I knew that I wasn't just feeling "down." This was different. I was in a persistent funk and it was beginning to weigh heavily. I felt completely unmotivated to do anything. I hadn't been to church at all, hadn't picked up my Bible, and had hardly prayed (beyond entreating God to please make my kids' medication work). I felt sad, stressed out, and very discouraged.

So I sat down with my husband and told him the honest state of my feelings. He responded by kicking me out of the house: "Call up one of your friends," he said. "And go do something fun!"

I rang up Emily. It wasn't a good night for her to go out - she and her husband had begun a woodworking project together and she would also need to nurse her baby. "Would tomorrow night work?" she asked.

But Emily is one of those friends who can read between the lines. I told her honestly that I was feeling depressed - that I didn't just want to go out, but I felt I needed it. And I needed it tonight. So she rearranged her schedule and we made a night of it. A sappy chick-flick was the last thing I wanted. I needed some excitement in my life, and Vantage Point served up plenty of it. We had a great time together, and I went home feeling (happily) jolted out of my virus-infested reality for a few hours.

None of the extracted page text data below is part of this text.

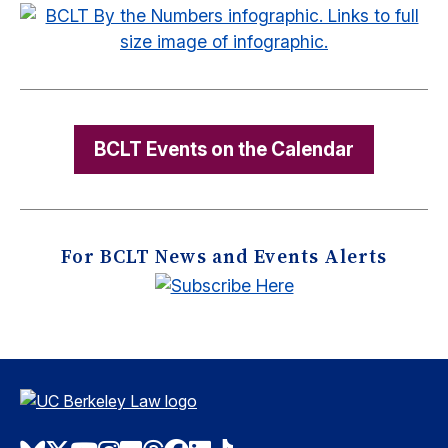
BCLT Events on the Calendar
For BCLT News and Events Alerts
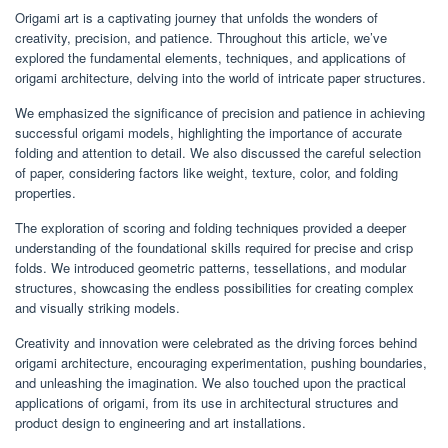
Origami art is a captivating journey that unfolds the wonders of
creativity, precision, and patience. Throughout this article, we’ve
explored the fundamental elements, techniques, and applications of
origami architecture, delving into the world of intricate paper structures.
We emphasized the significance of precision and patience in achieving
successful origami models, highlighting the importance of accurate
folding and attention to detail. We also discussed the careful selection
of paper, considering factors like weight, texture, color, and folding
properties.
The exploration of scoring and folding techniques provided a deeper
understanding of the foundational skills required for precise and crisp
folds. We introduced geometric patterns, tessellations, and modular
structures, showcasing the endless possibilities for creating complex
and visually striking models.
Creativity and innovation were celebrated as the driving forces behind
origami architecture, encouraging experimentation, pushing boundaries,
and unleashing the imagination. We also touched upon the practical
applications of origami, from its use in architectural structures and
product design to engineering and art installations.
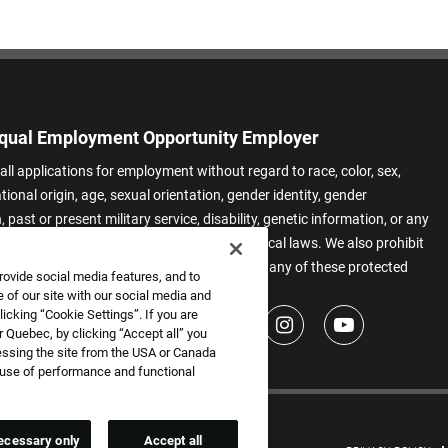
qual Employment Opportunity Employer
all applications for employment without regard to race, color, sex,
ational origin, age, sexual orientation, gender identity, gender
 past or present military service, disability, genetic information, or any
 protected by applicable federal, state, or local laws. We also prohibit
t of applicants or team members based on any of these protected
rovide social media features, and to
.
 of our site with our social media and
icking “Cookie Settings”. If you are
 Quebec, by clicking “Accept all” you
essing the site from the USA or Canada
e use of performance and functional
ecessary only
Accept all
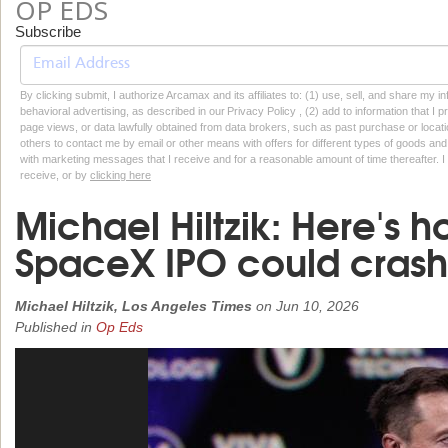
OP EDS
Subscribe
By clicking submit, I authorize Arcamax and its affiliates to: (1) use, sell, and share my
behavioral advertising, as described in our Privacy Policy , (2) add to information that I p
page views, or data lawfully obtained from data brokers, such as past purchase or locatio
others to contact me by email or other means with offers for different types of goods and
with marketing messages that I receive and for a reasonable amount of time thereafter. I 
receive, or by
clicking here
Michael Hiltzik: Here's 
SpaceX IPO could crash
Michael Hiltzik, Los Angeles Times
on
Jun 10, 2026
Published in
Op Eds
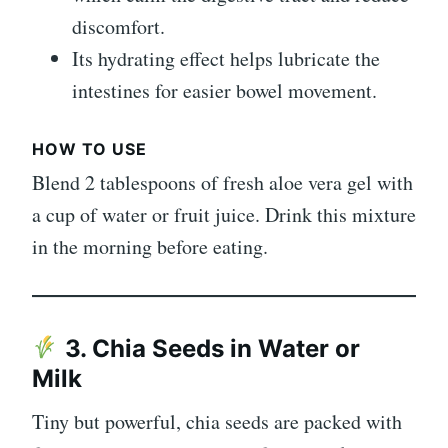
discomfort.
Its hydrating effect helps lubricate the
intestines for easier bowel movement.
HOW TO USE
Blend 2 tablespoons of fresh aloe vera gel with
a cup of water or fruit juice. Drink this mixture
in the morning before eating.
3. Chia Seeds in Water or
Milk
Tiny but powerful, chia seeds are packed with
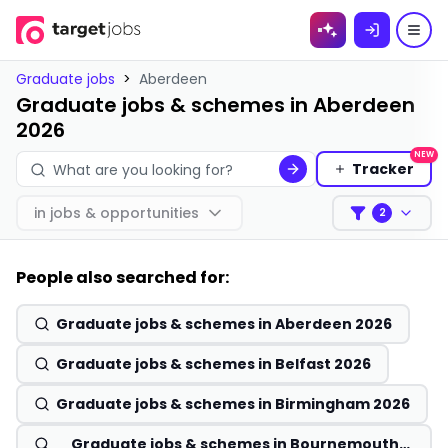
Skip to
content
Graduate jobs
>
Aberdeen
Graduate jobs & schemes in Aberdeen
2026
NEW
Tracker
in
jobs & opportunities
2
Filters
People also searched for:
Graduate jobs & schemes in Aberdeen 2026
Graduate jobs & schemes in Belfast 2026
Graduate jobs & schemes in Birmingham 2026
Graduate jobs & schemes in Bournemouth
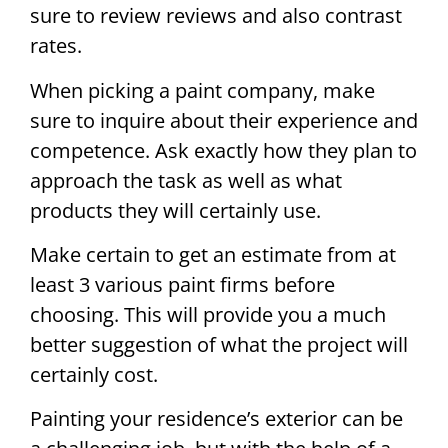
sure to review reviews and also contrast
rates.
When picking a paint company, make
sure to inquire about their experience and
competence. Ask exactly how they plan to
approach the task as well as what
products they will certainly use.
Make certain to get an estimate from at
least 3 various paint firms before
choosing. This will provide you a much
better suggestion of what the project will
certainly cost.
Painting your residence’s exterior can be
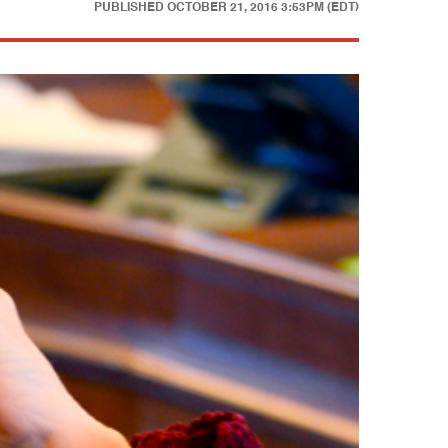
PUBLISHED
OCTOBER 21, 2016 3:53PM (EDT)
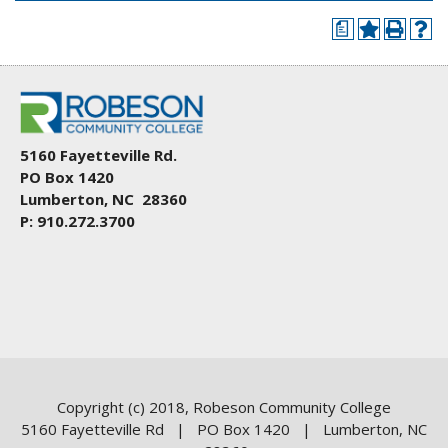
a
5160 Fayetteville Rd.
PO Box 1420
Lumberton, NC 28360
P: 910.272.3700
Copyright (c) 2018, Robeson Community College
5160 Fayetteville Rd | PO Box 1420 | Lumberton, NC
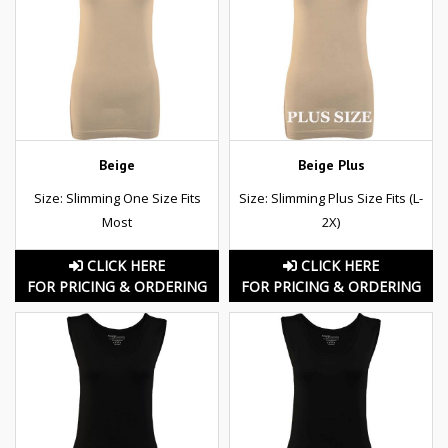
Beige
Beige Plus
Size: Slimming One Size Fits
Size: Slimming Plus Size Fits (L-
Most
2X)
CLICK HERE
CLICK HERE
FOR PRICING & ORDERING
FOR PRICING & ORDERING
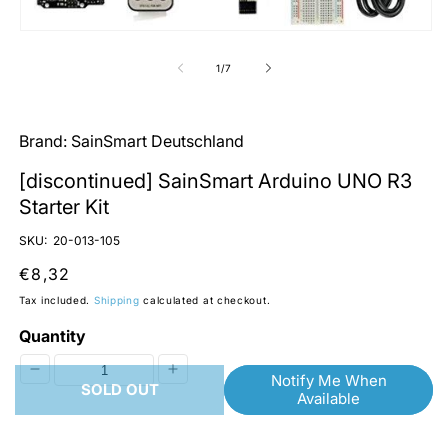
O
m
2
Open
in
media
m
1
of
1
/
7
in
modal
Brand:
SainSmart Deutschland
[discontinued] SainSmart Arduino UNO R3
Starter Kit
SKU:
20-013-105
Regular
€8,32
price
Tax included.
Shipping
calculated at checkout.
Quantity
Notify Me When
Decrease
Increase
SOLD OUT
Available
quantity
quantity
for
for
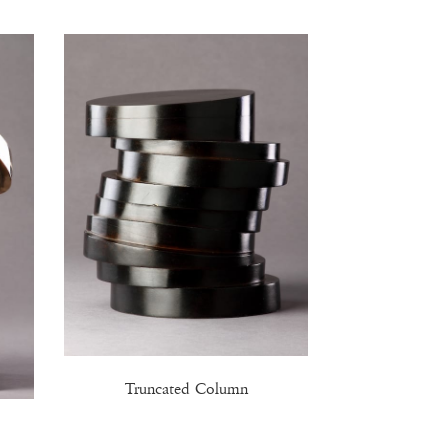
Truncated Column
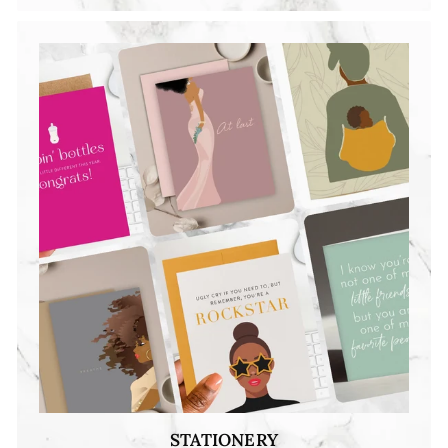
STATIONERY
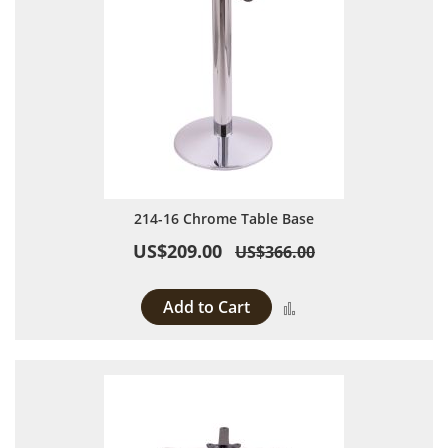
214-16 Chrome Table Base
US$209.00
US$366.00
Add to Cart
Add to Compare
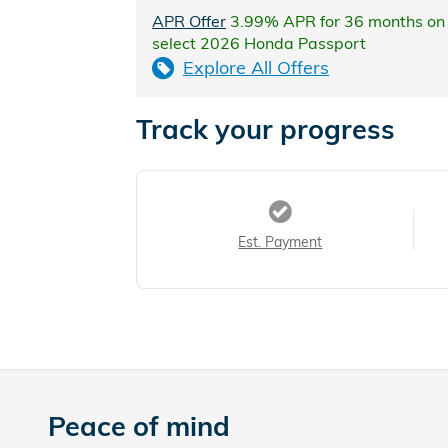
APR Offer
3.99% APR for 36 months on
select 2026 Honda Passport
Explore All Offers
Track your progress
Est. Payment
Peace of mind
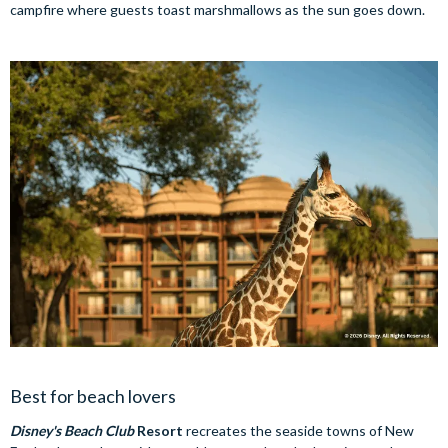
campfire where guests toast marshmallows as the sun goes down.
Best for beach lovers
Disney's Beach Club
Resort
recreates the seaside towns of New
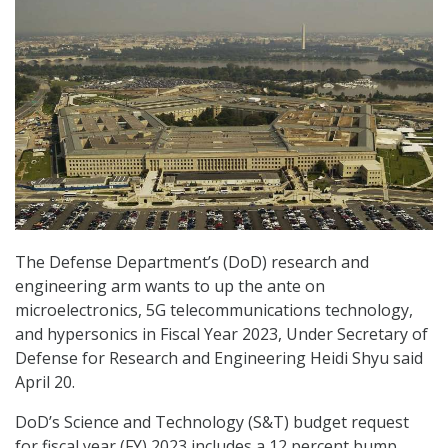
The Defense Department’s (DoD) research and
engineering arm wants to up the ante on
microelectronics, 5G telecommunications technology,
and hypersonics in Fiscal Year 2023, Under Secretary of
Defense for Research and Engineering Heidi Shyu said
April 20.
DoD’s Science and Technology (S&T) budget request
for fiscal year (FY) 2023 includes a 12 percent bump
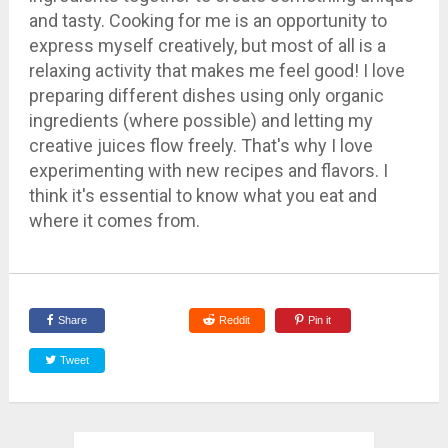
and tasty. Cooking for me is an opportunity to
express myself creatively, but most of all is a
relaxing activity that makes me feel good! I love
preparing different dishes using only organic
ingredients (where possible) and letting my
creative juices flow freely. That's why I love
experimenting with new recipes and flavors. I
think it's essential to know what you eat and
where it comes from.
Share
Reddit
Pin it
Tweet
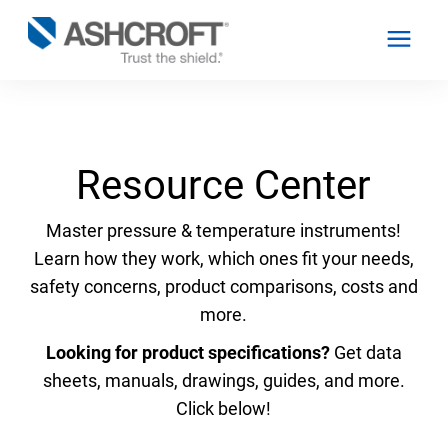
English
Resource Center
Products
Master pressure & temperature instruments!
Learn how they work, which ones fit your needs,
Industries
safety concerns, product comparisons, costs and
more.
Resources
Looking for product specifications?
Get data
sheets, manuals, drawings, guides, and more.
About
Click below!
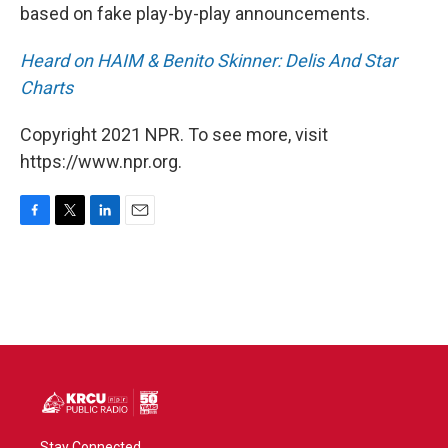
based on fake play-by-play announcements.
Heard on HAIM & Benito Skinner: Delis And Star
Charts
Copyright 2021 NPR. To see more, visit
https://www.npr.org.
F
T
L
E
a
w
i
m
c
i
n
a
e
t
k
i
b
t
e
l
o
e
d
o
r
I
k
n
Stay Connected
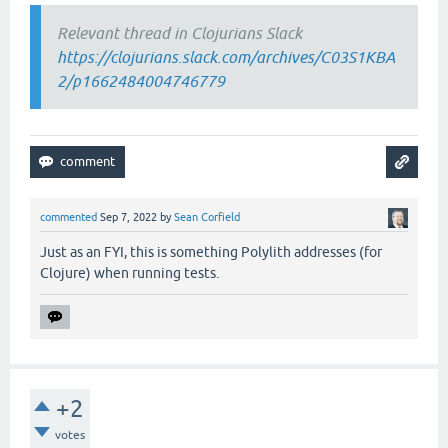
Relevant thread in Clojurians Slack
https://clojurians.slack.com/archives/C03S1KBA
2/p1662484004746779
commented
Sep 7, 2022
by
Sean Corfield
Just as an FYI, this is something Polylith addresses (for
Clojure) when running tests.
+2
votes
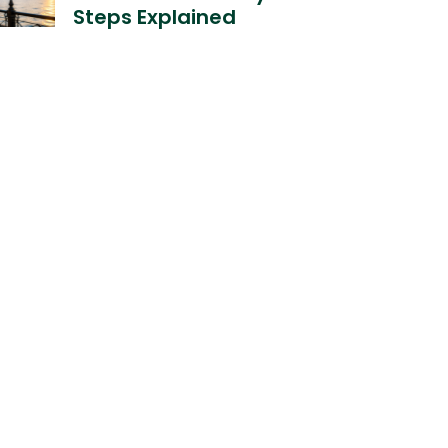
Steps Explained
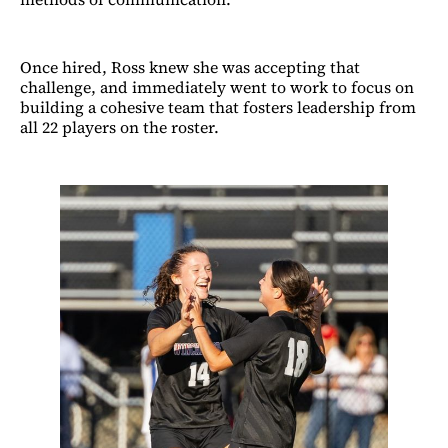
Once hired, Ross knew she was accepting that
challenge, and immediately went to work to focus on
building a cohesive team that fosters leadership from
all 22 players on the roster.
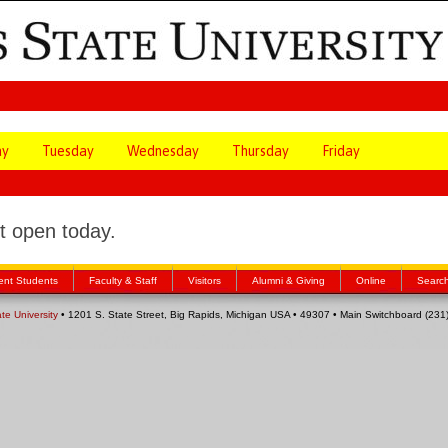
ay
Tuesday
Wednesday
Thursday
Friday
 open today.
ent Students
Faculty & Staff
Visitors
Alumni & Giving
Online
Searc
ate University
• 1201 S. State Street, Big Rapids, Michigan USA • 49307 • Main Switchboard (23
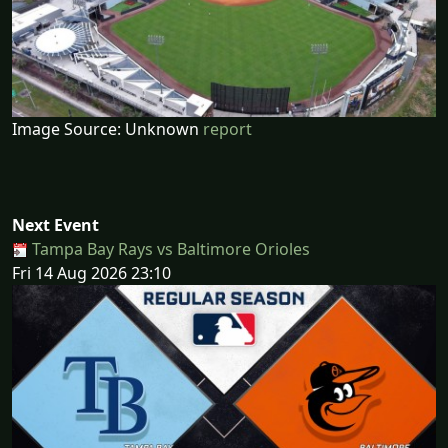
Image Source: Unknown
report
Next Event
Tampa Bay Rays vs Baltimore Orioles
Fri 14 Aug 2026 23:10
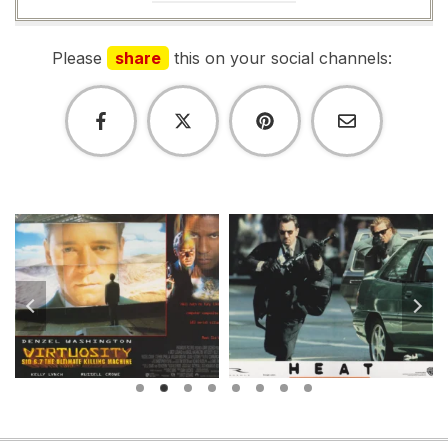
Please
share
this on your social channels:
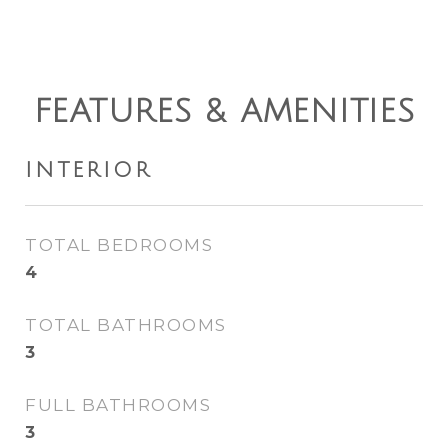
FEATURES & AMENITIES
INTERIOR
TOTAL BEDROOMS
4
TOTAL BATHROOMS
3
FULL BATHROOMS
3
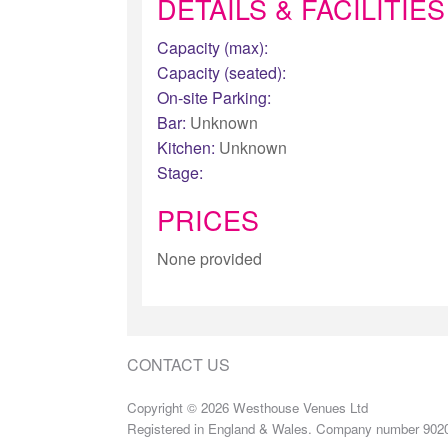
DETAILS & FACILITIES
Capacity (max):
Capacity (seated):
On-site Parking:
Bar:
Unknown
Kitchen:
Unknown
Stage:
PRICES
None provided
CONTACT US
Copyright © 2026 Westhouse Venues Ltd
Registered in England & Wales. Company number 902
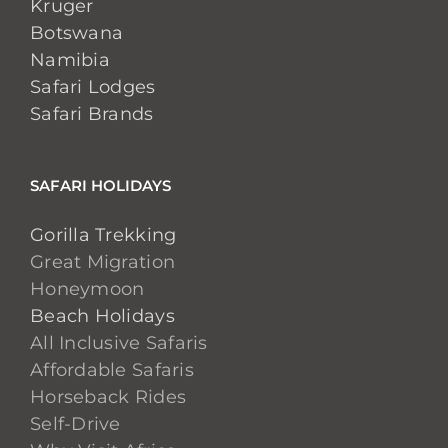
Kruger
Botswana
Namibia
Safari Lodges
Safari Brands
SAFARI HOLIDAYS
Gorilla Trekking
Great Migration
Honeymoon
Beach Holidays
All Inclusive Safaris
Affordable Safaris
Horseback Rides
Self-Drive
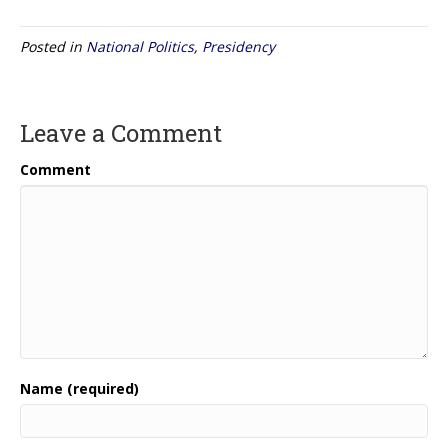
Posted in
National Politics
,
Presidency
Leave a Comment
Comment
Name (required)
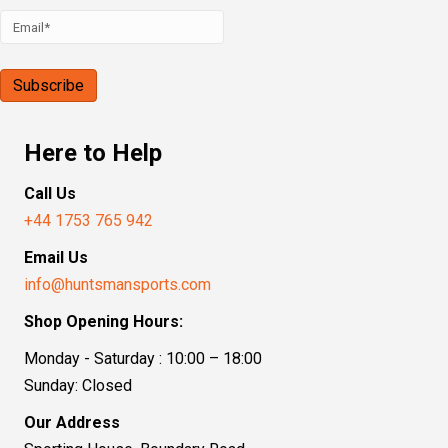
Here to Help
Call Us
+44 1753 765 942
Email Us
info@huntsmansports.com
Shop Opening Hours:
Monday - Saturday : 10:00 – 18:00
Sunday: Closed
Our Address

Going out to the movie didn't change my situation - one of my kids is still sick a week later. But it did help to shake me out of my discouragement. And it wasn't the movie that did it. It was the friendship. It was being able to say to someone: I need your help right now, and this is how I need it. It was being able to drop the charade of the Christian-leader-who-always-has-it-all-together and just be me with my faults and vulnerabilities. It was having a friend who knew and understood the ups and downs of my life as a work-from-home mom.